Porque el Espíritu del Señor, no desciende sobre edificios, aunque se trate de Iglesias suntuosas, desciende sobre los individuos para ungirnos como a los apóstoles. Dios no unge a los proyectos que hagamos, por buenos que sean, sino a cada uno personalmente; los proyectos vendrán después. El Espíritu es el alma y el corazón, de cada persona; no de las máquinas, ni de los ordenadores de última generación -por deslumbrantes que parezcan-. El espíritu es la esencia del interior, del alma. Por eso a mí me gusta pertenecer a la Iglesia de Jesucristo. Me gusta ser Iglesia. Una iglesia portadora de la grandeza del encargo de Dios.

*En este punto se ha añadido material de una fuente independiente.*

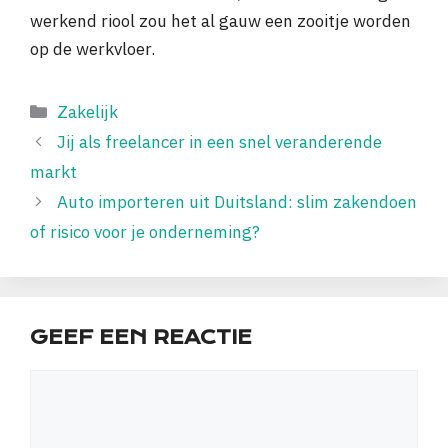
werkend riool zou het al gauw een zooitje worden
op de werkvloer.
Categorieën
Zakelijk
Jij als freelancer in een snel veranderende
markt
Auto importeren uit Duitsland: slim zakendoen
of risico voor je onderneming?
GEEF EEN REACTIE
Reactie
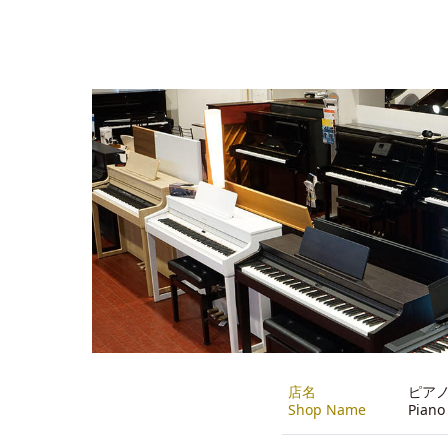
店名
ピア
Shop Name
Piano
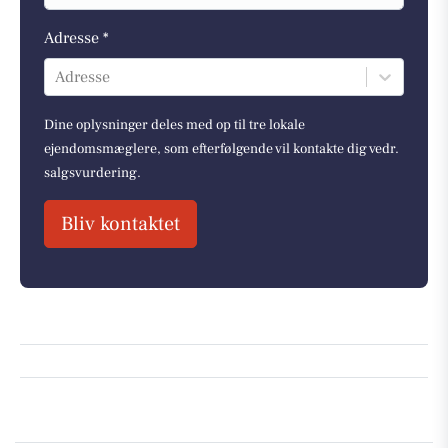
Adresse *
Adresse
Dine oplysninger deles med op til tre lokale
ejendomsmæglere, som efterfølgende vil kontakte dig vedr.
salgsvurdering.
Bliv kontaktet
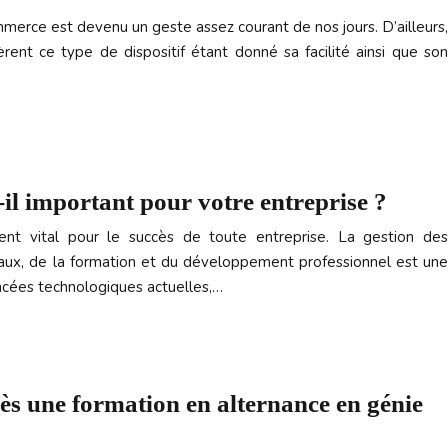
ommerce est devenu un geste assez courant de nos jours. D’ailleurs,
ent ce type de dispositif étant donné sa facilité ainsi que son
-il important pour votre entreprise ?
nt vital pour le succès de toute entreprise. La gestion des
iaux, de la formation et du développement professionnel est une
cées technologiques actuelles,…
rès une formation en alternance en génie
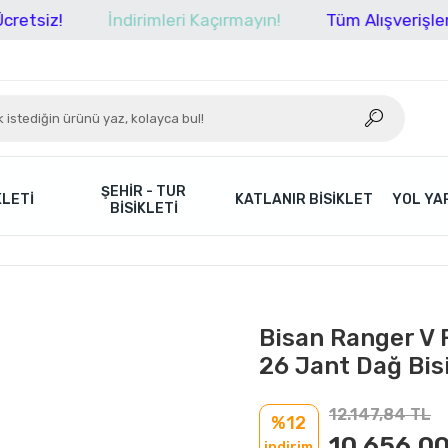
İndirimleri Kaçırmayın!
Tüm Alışverişlerinizde 
ŞEHIR - TUR
KLETI
KATLANIR BISIKLET
YOL YAR
BISIKLETI
Bisan Ranger V F
26 Jant Dağ Bisi
12.147,84 TL
%12
10.656,00
indirim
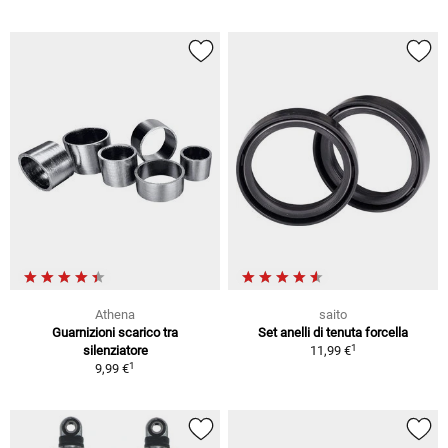
Athena
saito
Guarnizioni scarico tra
Set anelli di tenuta forcella
1
silenziatore
11,99 €
1
9,99 €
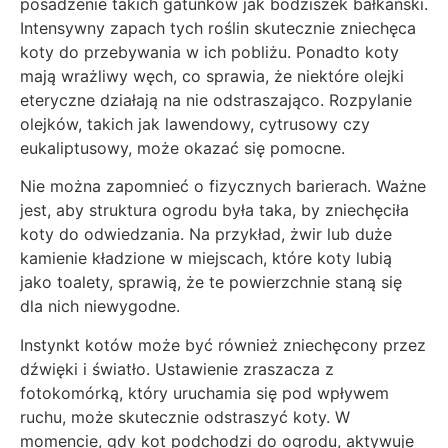
posadzenie takich gatunków jak bodziszek bałkański.
Intensywny zapach tych roślin skutecznie zniechęca
koty do przebywania w ich pobliżu. Ponadto koty
mają wrażliwy węch, co sprawia, że niektóre olejki
eteryczne działają na nie odstraszająco. Rozpylanie
olejków, takich jak lawendowy, cytrusowy czy
eukaliptusowy, może okazać się pomocne.
Nie można zapomnieć o fizycznych barierach. Ważne
jest, aby struktura ogrodu była taka, by zniechęciła
koty do odwiedzania. Na przykład, żwir lub duże
kamienie kładzione w miejscach, które koty lubią
jako toalety, sprawią, że te powierzchnie staną się
dla nich niewygodne.
Instynkt kotów może być również zniechęcony przez
dźwięki i światło. Ustawienie zraszacza z
fotokomórką, który uruchamia się pod wpływem
ruchu, może skutecznie odstraszyć koty. W
momencie, gdy kot podchodzi do ogrodu, aktywuje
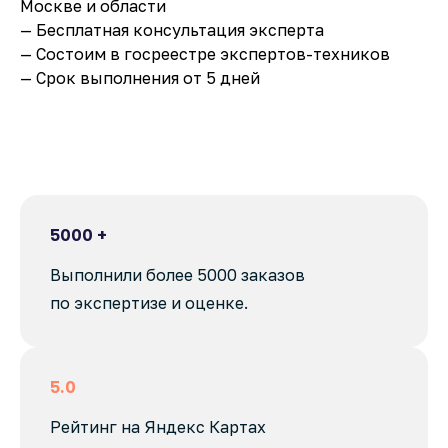
Москве и области
— Бесплатная консультация эксперта
— Состоим в госреестре экспертов-техников
— Срок выполнения от 5 дней
5000 +
Выполнили более 5000 заказов
по экспертизе и оценке.
5.0
Рейтинг на Яндекс Картах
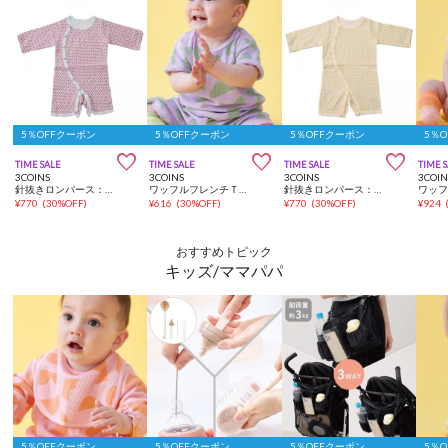
5％OFFクーポン
5％OFFクーポン
5％OFFクーポン
5％



TIME SALE
TIME SALE
TIME SALE
TIME 
3COINS
3COINS
3COINS
3COIN
針抜きロンパース：50～60cm
ワッフルフレンチＴ：70～80cm
針抜きロンパース：60～70cm
¥
770
(
30%OFF
)
¥
616
(
30%OFF
)
¥
770
(
30%OFF
)
¥
924
おすすめトピック
キッズ/ママパパ
5％OFFクーポン
5％OFFクーポン
5％OFFクーポン
5％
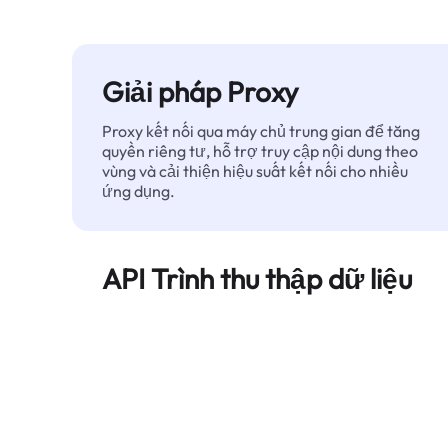
Giải pháp Proxy
Proxy kết nối qua máy chủ trung gian để tăng
quyền riêng tư, hỗ trợ truy cập nội dung theo
vùng và cải thiện hiệu suất kết nối cho nhiều
ứng dụng.
API Trình thu thập dữ liệu
Tự động hóa quá trình trích xuất dữ liệu web
quy mô lớn và cung cấp dữ liệu sạch, có cấu
trúc một cách đáng tin cậy — không bị chặn.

Sé bien que, a los que pertenecemos a la iglesia posiblemente no nos vayan bien las cosas, pero eso no me desinstala. A Pedro lo apresaron y más tarde lo mataron, pero lo que no sabían es que, el mensaje de Dios no se podía apresar. Y aquí está nuestra Iglesia. Una iglesia santa y pecadora a la vez; una iglesia formada por personas limitadas e indigentes, como le gustaba a Jesús… Pero una Iglesia madre que acoge a cuantos hijos quieren llegar a cobijarse en ella.
¿Creían que apresando a Pedro, terminaría la Iglesia? Pues ya ven que no. La Iglesia ni ha terminado ni puede terminar, porque la Iglesia, como su fundador, es eterna. ¿Que habrá persecuciones? ¡Por supuesto! Tan sólo tenemos que mirar el acoso que sufre todo lo que suena a Iglesia y cómo sufre el Papa y todos nosotros con esa persecución, pero seguro que, mucho más, sufriría Pedro en aquellos comienzos del cristianismo, para llegar a decir:
“Vivid alegres en medio de todas las aflicciones y pruebas, pues de ahí la autenticidad de vuestra fe –más valiosa que el oro se quilata por el fuego en el crisol– pues ella será motivo de alabanza, gloria y honor el día que se manifieste Jesucristo. El Señor” (I Pedro 1,6-7).
No puedo terminar sin traer a nuestra mente a María; pues la Iglesia, encontraría un vacío imperdonable si dejase de apostar por María como su verdadera Madre. Ella es primicia, prototipo y profecía de lo que ha de ser la Iglesia. Ella estaba desde su comienzo, en el corazón mismo del misterio de Cristo y de la Iglesia. María inseparable de Cristo lo es también inseparable de la Iglesia. Pues ahí la vemos. Desde el día de Pentecostés ella está, como solícita madre, cobijando y acompañando sus primeros pasos. Es por ello por lo que recibe con razón el título de Madre de la Iglesia.
¡Amemos a la iglesia! ¡Querámosla de verdad! Teniendo bien claro que, como dice nuestro Papa Francisco: «La Iglesia no es el refugio de los pobres, sino la casa de la alegría».